Nature of dues / Payments

Amount due (Rs. In Lacs) Period of which the amount Relates Forum where amount is pending

Income Tax

15.04 A.Y.2010-11 I.T. DEPT.

Income Tax

14.69 A.Y.2011-12 I.T. DEPT.

Income Tax

2.50 A.Y.2012-13 I.T. DEPT.

Income Tax

21.67 A.Y.2013-14 I.T. DEPT.

Income Tax

16.47 A.Y.2014-15 I.T. DEPT.

Income Tax

13.64 A.Y.2015-16 I.T. DEPT.

Income Tax

12.13 A.Y.2016-17 I.T. DEPT.

Income Tax

0.49 A.Y.1993-94 High Court*

Income Tax

0.64 A.Y.1994-95 -do-*

Income Tax

2.45 A.Y.1995-96 -do-*

Income Tax

67.88 A.Y.1999-00 -do-*

Income Tax

114.99 A.Y.2000-01 -do-*

Income Tax

41.55 A.Y.2001-02 -do-*

Income Tax

216.59 A.Y.2002-03 -do-*

Amount Paid(I.Tax)

27.72 EARLIER YEARS I.T. DEPT.

SEBI

12.50 EARLIER YEARS SEBI

Service Tax

3.20 A.Y. 2011-12 S.TAX DEPT.

viii) According to the information and explanations given to us, Company has not surrendered or disclosed any transaction, previously unrecorded in the books of accounts, in the tax assessments under the Income Tax Act, 1961, as income during the year. Accordingly, the provisions of clause 3(viii) of the Order are not applicable to the company.

ix) (a) According to the information and explanations given to us and as per the books and records examined by us, in our opinion, the Company has not availed fund based working capital facilities from any banks, financial institutions and lenders. Accordingly, the provisions of clause 3(ix)(a) of the Order are not applicable to the company.

(b) According to the information and explanations given to us and the records of the Company examined by us including representation received from the management, the Company has not been declared wilful defaulter by any bank, financial institution or other lenders or government or any government authority.

(c) The Company has not availed any Term loans from any banks and financial institution during the year and the said loan was applied for the purpose for which it was obtained.

(d) On overall examination of the financial statement of the Company, prima facie, funds raised on short term basis have not been used for long term purposes by the Company.

(e) According to the information and explanations given to us and as per the books and records examined by us, the company has not taken any funds from any entity or person on account of or to meet the obligations of its subsidiary company.

f) According to the information and explanations given to us and procedures performed by us, the company has not raised loans during the year on the pledge of securities held in its subsidiary company

x) (a) According to the information and explanations given to us and as per the books and records examined by us, the company has not raised money by way of initial public offer or further public offer (including debt instruments). Accordingly, the provisions of paragraph 3(x) (a) of the Order are not applicable to the company.

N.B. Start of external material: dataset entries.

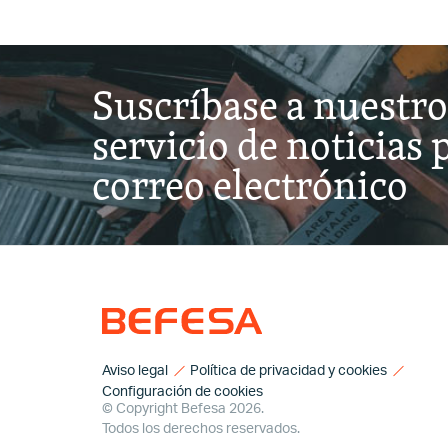
Suscríbase a nuestro
servicio de noticias 
correo electrónico
Aviso legal
Política de privacidad y cookies
Configuración de cookies
© Copyright Befesa 2026.
Todos los derechos reservados.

(b) According to the information and explanations given to us and as per the books and records examined by us, the company has not made any preferential allotment or private placement of shares or convertible debentures during the year. Accordingly, the provisions of paragraph 3(x) (b) of the Order are not applicable to the company.

xi) (a) To the best of our knowledge and according to the information and explanations given to us, no fraud by the Company or any fraud on the Company has been noticed or reported during the year. Accordingly, the provisions of paragraph 3(xi) (a) and (b) of the Order are not applicable to the company.

(b) According to the information & explanations and representation made by the management, no whistle- blower complaints have been received during the year (and up to the date of the report) by the company.

xii) In our opinion, the Company is not a Nidhi Company. Accordingly, the provisions of paragraph 3(xii) (a) to (c) of the Order are not applicable to the company.

xiii) According to the information and explanations given to us and based on our examination of the records of the Company, transactions with the related parties are in compliance with sections 177 and 188 of the Act where applicable and details of such transactions have been disclosed in the financial statements as required by applicable Indian accounting standards.

xiv) The Company has no internal audit system commensurate with the size and nature of its business.

xv) In our opinion, and according to the information and explanations given to us, the Company has not entered into any non-cash transactions with directors or persons connected with him and hence the provisions of paragraph 3 (xv) of the Order is not applicable to the Company.

xvi) (a) The provisions of section 45-IA of the Reserve Bank of India Act, 1934 (2 of 1934) are not applicable to the Company. Accordingly, the provision of paragraph 3 (xvi) (a) to (c) of the Order is not applicable to the Company.

(b) In our opinion, there is no core investment company within the Group (as defined in the Core Investment Companies (Reserve Bank) Directions, 2016) and accordingly provision of paragraph 3 (xvi) (d) of the Order is not applicable.

xvii) In our opinion, and according to the information and explanations provided to us, The Company has not incurred cash losses in the current financial year and in the immediately preceding financial year.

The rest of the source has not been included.